According to the World Health Organisation, around 50 million people suffer from mental illnesses in India. I did not know what was holding me back but certainly, I was not brave enough to face depression alone. Talking to the therapist and venting out my darkest thoughts, made me feel like some weight had been lifted off my shoulders.

The road to recovery…

After a few sessions, I was advised to see a psychiatrist, because I was diagnosed with clinical depression which required medication. I grabbed the pills like it was a lifeboat, like it was my opportunity to live and breathe again. The pills made me really sleepy and dizzy to the extent that I wanted to stop taking them. I would wake up every day, hoping that somehow, miraculously I would want to get out of the bed and get back to my routine. But, it did not happen that way.
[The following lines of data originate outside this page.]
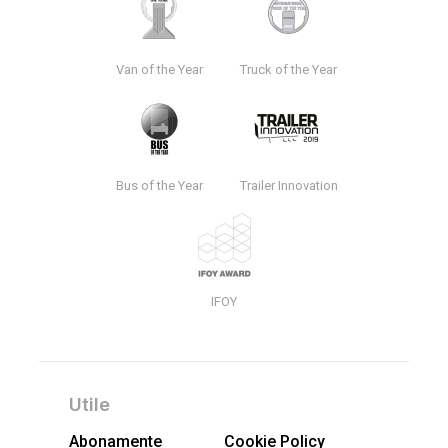
Van of the Year
Truck of the Year
Bus of the Year
Trailer Innovation
IFOY
Utile
Abonamente
Cookie Policy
Changes came slowly but were visible enough for me to take notice, ironically exactly like how depression had tiptoed in my life. Slowly, I could get out of my bed again. I resumed my work and slowly yet steadily my life started changing for the better. I started relearning how to smile again and go out with my friends. I could feel my internal parts realigning themselves and I felt better.

The bottom line

I realised that my obstinate attitude did more damage than the depression itself. I needed to accept the reality sooner rather than being stubborn in accepting the negativity brewing inside me. I have always believed that I am a strong person and I could take anything that life threw my way.

This resistance coupled with confusion made it extremely difficult for me to seek help. If there is anything that you should learn from my ordeal is that it is very important to reach out to people to understand what you are going through. Not everyone will have the patience or time to ask what is happening to you.

Most of all, you need to love yourself enough to take the first step towards your recovery. The moment you take charge of your own mental health, be assured that you have won half the battle already.